Mammary stem cells (MaSC) are a heterogeneous population that give rise to progenitor cells subsequently developing into differentiated cells. The exact mammary epithelial cell (MEC) hierarchy and particularly the signals that govern this hierarchy are largely unknown. Several studies have implied a role for EGFR signals in the mammary epithelium but the exact role that of EGFR (Epidermal Growth Factor Receptor) has remained rather elusive. Insights from a 3-D ex vivo model derived from human breast tissue and studies using a hypomorphic EGFR allele have put forth a model that the strength of EGFR signals may impact cell fate decisions in the mammary gland. We obtained recent evidence indicating that the Ras guanine nucleotide exchange factor (RasGEF) Rasgrp1 can dampen EGFR signals in epithelial cells.

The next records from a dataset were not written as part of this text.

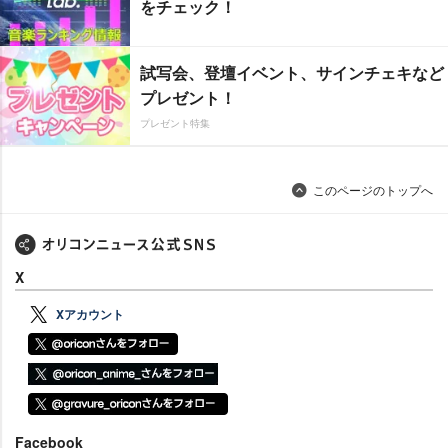
をチェック！
試写会、登壇イベント、サインチェキなど
プレゼント！
プレゼント特集
このページのトップへ
X
Xアカウント
Facebook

We demonstrate that RasGEF Rasgrp1 is expressed in mammary epithelium and use cleared fat pad approaches to reveal a previously unrecognized functional role for RasGRP1 in the mammary gland. These approaches involved the transplantation of mammary epithelial cells (MECs) from Rasgrp1-deficient animals and from mice with a single point mutation in Rasgrp1, the Rasgrp1Anaef model. Biochemically, loss of Rasgrp1 as well as the Rasgrp1Anaef point mutation resulted in increased EGF-induced Ras-effector kinase signaling. MECs showed increase activation of the ERK-, Akt-, and mTORC1-S6- kinase pathways upon EGF stimulation when the MECs were isolated from Rasgrp1-/- or the Rasgrp1Anaef females. Using a model cell line, Eph4, we demonstrated that Rasgrp1’s suppressive action depends on its catalytic activity.
Functionally, Rasgrp1 perturbation led to shortened mammary ductal trees in mammary whole mounts, increases in numbers of proliferative terminal end buds (TEBs), and sustained proliferation of mammary ductal cells (with high phospho-Akt) in areas where proliferation has normally halted. Organoid assays to reveal that Rasgrp1 perturbation led to a gain-of- function EGF-driven phenotype. With WT MECs, EGF drove the formation of spheres in organoid assays. By contrast, EGF induced robust branching of Rasgrp1-/- and Rasgrp1Anaef MECs that could be prevented when EGFR inhibitors are added. Thus, Rasgrp1 critically controls the mammary morphogenetic program as indicated by elevated branching morphogenesis upon EGF-EGFR signaling in the absence of Rasgrp1 function.
MEC colony assays using Rasgrp1-/- and Rasgrp1Anaef cells revealed that progenitors form more and larger colonies than WT counterparts and with increased proliferation (Ki67) in response to EGF and strong staining for pAkt, all of which were reduced with EGFR inhibitors in the assays. Lastly, capitalizing on FACS profiling of mammary epithelial cells we established that Rasgrp1 perturbation led to alterations in cell fate of stem- and progenitor-cells in the mammary gland. Rasgrp1-/- and Rasgrp1Anaef mammary glands revealed decreased total cellularity of CD31-/CD45-/Ter119- lineage-negative cells but increased luminal CD49fmedium/EpCAMhigh and basal CD49fhigh/EpCAMmedium cell numbers that encompasses the MaSCs.
In sum, we provide mechanistic insights on the biochemical signals that impact MACSs and progenitor cells. We show that Rasgrp1 is required to balance MEC EGFR signals and regulate mammary stem and progenitor cell fate to dampen proliferation so that cells can exit mitosis and maturate and differentiate.